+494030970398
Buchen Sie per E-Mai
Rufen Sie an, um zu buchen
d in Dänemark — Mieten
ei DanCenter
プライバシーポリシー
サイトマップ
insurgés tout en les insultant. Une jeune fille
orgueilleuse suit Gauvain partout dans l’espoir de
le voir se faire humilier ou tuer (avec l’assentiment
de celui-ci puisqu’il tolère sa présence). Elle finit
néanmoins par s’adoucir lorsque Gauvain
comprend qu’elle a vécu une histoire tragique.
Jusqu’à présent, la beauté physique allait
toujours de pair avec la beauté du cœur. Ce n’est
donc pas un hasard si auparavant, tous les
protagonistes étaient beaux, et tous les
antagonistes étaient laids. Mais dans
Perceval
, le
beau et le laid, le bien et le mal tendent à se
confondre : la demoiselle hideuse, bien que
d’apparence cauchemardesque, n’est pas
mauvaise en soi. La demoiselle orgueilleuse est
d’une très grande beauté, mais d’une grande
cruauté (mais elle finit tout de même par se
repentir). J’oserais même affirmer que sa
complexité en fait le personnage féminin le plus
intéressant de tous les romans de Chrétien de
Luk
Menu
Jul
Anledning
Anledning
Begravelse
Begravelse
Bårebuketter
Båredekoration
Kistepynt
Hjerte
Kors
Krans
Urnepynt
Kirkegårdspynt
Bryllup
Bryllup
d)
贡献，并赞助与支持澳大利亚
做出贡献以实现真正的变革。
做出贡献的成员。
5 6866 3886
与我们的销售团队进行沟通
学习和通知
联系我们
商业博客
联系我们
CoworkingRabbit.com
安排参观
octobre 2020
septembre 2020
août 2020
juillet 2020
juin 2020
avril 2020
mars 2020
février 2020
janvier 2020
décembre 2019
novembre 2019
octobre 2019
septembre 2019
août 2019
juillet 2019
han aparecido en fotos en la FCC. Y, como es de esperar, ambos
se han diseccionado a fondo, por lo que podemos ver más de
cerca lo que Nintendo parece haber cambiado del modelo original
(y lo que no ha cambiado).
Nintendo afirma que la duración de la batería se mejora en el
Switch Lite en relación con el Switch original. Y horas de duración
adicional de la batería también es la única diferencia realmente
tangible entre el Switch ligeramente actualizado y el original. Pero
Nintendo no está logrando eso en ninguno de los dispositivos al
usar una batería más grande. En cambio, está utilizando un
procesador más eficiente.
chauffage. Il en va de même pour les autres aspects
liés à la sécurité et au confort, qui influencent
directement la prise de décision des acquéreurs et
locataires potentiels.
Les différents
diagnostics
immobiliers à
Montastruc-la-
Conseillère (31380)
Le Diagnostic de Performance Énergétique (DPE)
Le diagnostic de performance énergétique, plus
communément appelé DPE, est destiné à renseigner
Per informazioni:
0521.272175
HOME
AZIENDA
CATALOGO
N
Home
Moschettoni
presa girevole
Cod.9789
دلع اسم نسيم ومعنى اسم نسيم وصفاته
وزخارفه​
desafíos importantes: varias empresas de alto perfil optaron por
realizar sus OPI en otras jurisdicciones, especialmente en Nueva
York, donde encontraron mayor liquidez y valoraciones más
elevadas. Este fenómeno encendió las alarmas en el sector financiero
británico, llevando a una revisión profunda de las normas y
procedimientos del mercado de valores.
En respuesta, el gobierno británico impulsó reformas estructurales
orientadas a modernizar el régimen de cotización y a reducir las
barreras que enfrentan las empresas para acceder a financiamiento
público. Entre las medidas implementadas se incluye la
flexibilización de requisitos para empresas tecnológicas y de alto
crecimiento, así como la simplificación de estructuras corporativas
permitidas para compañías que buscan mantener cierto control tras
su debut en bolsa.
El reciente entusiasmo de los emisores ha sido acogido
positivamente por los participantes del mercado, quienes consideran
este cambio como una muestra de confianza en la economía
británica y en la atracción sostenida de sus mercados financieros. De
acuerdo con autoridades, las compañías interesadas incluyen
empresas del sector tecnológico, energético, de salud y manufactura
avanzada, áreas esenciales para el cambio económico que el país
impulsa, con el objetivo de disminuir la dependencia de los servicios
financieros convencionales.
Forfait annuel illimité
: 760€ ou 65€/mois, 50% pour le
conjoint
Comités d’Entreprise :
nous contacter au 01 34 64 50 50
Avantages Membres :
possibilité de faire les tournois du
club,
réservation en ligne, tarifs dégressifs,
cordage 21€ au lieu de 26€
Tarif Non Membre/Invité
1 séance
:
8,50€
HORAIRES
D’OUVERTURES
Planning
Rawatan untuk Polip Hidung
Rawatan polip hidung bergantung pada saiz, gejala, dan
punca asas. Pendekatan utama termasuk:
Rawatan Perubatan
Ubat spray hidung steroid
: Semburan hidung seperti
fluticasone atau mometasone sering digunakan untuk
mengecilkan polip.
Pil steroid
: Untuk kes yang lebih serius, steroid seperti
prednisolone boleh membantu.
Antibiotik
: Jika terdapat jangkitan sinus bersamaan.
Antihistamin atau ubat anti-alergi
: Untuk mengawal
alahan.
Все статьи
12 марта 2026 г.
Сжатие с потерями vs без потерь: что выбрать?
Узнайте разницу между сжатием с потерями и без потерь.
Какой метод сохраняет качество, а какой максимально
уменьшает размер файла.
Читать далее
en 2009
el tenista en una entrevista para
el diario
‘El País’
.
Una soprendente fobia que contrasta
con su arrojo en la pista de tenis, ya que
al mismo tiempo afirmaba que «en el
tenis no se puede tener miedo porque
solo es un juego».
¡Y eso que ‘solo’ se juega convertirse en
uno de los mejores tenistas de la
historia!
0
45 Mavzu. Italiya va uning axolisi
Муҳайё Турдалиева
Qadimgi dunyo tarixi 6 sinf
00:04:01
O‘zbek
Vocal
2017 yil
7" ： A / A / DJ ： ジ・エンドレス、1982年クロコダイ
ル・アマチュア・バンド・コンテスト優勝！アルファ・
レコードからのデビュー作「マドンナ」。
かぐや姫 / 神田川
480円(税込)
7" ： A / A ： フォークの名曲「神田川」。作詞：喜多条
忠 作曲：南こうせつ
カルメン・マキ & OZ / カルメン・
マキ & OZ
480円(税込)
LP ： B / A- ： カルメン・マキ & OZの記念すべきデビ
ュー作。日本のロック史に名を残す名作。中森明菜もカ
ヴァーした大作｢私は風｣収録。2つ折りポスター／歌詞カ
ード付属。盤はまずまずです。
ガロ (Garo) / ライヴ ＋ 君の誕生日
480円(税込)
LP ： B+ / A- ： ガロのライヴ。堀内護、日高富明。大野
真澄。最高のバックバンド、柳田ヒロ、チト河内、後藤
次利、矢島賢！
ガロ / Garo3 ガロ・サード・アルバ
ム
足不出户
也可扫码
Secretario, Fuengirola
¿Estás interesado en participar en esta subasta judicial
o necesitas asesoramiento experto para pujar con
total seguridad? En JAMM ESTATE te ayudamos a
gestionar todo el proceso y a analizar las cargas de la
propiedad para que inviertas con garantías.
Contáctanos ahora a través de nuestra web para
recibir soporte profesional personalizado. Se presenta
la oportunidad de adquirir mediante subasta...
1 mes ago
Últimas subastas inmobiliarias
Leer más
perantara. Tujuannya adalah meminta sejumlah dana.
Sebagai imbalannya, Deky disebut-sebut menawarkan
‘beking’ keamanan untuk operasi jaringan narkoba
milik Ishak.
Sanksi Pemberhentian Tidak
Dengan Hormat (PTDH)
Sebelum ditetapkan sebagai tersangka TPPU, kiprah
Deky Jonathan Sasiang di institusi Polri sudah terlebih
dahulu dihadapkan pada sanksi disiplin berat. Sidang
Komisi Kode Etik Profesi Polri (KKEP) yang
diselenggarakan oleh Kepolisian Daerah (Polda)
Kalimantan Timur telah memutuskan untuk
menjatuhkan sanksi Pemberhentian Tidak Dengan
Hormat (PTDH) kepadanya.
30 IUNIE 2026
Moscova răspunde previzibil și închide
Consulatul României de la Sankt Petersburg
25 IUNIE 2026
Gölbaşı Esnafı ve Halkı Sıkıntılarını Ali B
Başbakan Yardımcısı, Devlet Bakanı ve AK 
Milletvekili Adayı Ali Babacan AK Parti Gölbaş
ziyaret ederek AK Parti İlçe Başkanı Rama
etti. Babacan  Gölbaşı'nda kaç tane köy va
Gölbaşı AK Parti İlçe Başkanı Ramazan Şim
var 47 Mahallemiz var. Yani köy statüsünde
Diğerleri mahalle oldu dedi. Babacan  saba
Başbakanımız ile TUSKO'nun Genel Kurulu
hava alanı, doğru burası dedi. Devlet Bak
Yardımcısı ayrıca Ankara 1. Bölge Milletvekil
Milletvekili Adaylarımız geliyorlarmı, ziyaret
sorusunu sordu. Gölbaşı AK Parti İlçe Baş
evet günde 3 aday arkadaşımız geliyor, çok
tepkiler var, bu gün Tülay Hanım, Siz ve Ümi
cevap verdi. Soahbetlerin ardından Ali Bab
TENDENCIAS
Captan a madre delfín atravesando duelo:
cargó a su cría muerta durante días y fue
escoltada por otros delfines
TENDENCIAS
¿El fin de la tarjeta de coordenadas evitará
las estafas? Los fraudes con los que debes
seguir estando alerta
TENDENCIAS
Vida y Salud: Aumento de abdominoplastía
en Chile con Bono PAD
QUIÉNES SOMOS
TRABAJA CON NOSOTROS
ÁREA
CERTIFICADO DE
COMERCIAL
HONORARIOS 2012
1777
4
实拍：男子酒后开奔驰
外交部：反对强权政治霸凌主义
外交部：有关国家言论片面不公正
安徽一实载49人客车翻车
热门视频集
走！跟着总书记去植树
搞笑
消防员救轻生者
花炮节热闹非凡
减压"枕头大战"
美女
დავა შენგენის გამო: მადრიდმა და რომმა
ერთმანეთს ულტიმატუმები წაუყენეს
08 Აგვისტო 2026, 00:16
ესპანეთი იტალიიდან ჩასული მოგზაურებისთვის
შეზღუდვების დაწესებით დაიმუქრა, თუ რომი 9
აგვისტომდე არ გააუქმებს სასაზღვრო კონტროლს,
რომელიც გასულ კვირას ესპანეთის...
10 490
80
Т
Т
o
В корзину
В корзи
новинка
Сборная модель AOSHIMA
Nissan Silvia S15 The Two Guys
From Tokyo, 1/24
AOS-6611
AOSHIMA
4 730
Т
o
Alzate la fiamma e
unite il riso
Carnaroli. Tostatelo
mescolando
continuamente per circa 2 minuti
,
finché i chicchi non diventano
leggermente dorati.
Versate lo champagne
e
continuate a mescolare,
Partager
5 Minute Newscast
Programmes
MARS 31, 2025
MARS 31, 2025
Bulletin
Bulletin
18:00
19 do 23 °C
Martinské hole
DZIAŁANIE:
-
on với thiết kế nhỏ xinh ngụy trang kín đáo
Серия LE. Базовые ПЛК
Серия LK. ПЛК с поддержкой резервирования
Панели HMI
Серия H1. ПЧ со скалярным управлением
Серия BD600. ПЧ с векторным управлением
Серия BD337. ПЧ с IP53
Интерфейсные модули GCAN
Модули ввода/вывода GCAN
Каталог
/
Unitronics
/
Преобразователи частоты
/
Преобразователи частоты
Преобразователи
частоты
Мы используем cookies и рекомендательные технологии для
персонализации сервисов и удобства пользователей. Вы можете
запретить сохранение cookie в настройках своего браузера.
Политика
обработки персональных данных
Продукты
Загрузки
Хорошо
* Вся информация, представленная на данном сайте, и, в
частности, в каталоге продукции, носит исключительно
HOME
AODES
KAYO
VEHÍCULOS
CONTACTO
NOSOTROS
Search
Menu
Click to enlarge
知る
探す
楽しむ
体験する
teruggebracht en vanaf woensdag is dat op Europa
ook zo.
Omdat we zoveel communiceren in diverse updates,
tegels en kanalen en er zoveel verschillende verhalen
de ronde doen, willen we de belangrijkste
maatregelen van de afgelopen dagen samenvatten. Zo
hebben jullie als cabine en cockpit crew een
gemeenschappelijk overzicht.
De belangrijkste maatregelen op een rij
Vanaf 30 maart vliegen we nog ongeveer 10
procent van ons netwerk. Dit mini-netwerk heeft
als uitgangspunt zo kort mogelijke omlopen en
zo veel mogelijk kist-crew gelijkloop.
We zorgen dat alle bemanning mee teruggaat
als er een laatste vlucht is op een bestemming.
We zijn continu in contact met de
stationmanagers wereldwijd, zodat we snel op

◇ ◇ ◇

- **WHAT TO DO**
In the listing above, find the line containing "esta subasta judicial" and the line containing "Sebelum ditetapkan sebagai", then quote both, plus every line between them, exactly as written.

- **RESPONSE**
¿Estás interesado en participar en esta subasta judicial
o necesitas asesoramiento experto para pujar con
total seguridad? En JAMM ESTATE te ayudamos a
gestionar todo el proceso y a analizar las cargas de la
propiedad para que inviertas con garantías.
Contáctanos ahora a través de nuestra web para
recibir soporte profesional personalizado. Se presenta
la oportunidad de adquirir mediante subasta...
1 mes ago
Últimas subastas inmobiliarias
Leer más
perantara. Tujuannya adalah meminta sejumlah dana.
Sebagai imbalannya, Deky disebut-sebut menawarkan
‘beking’ keamanan untuk operasi jaringan narkoba
milik Ishak.
Sanksi Pemberhentian Tidak
Dengan Hormat (PTDH)
Sebelum ditetapkan sebagai tersangka TPPU, kiprah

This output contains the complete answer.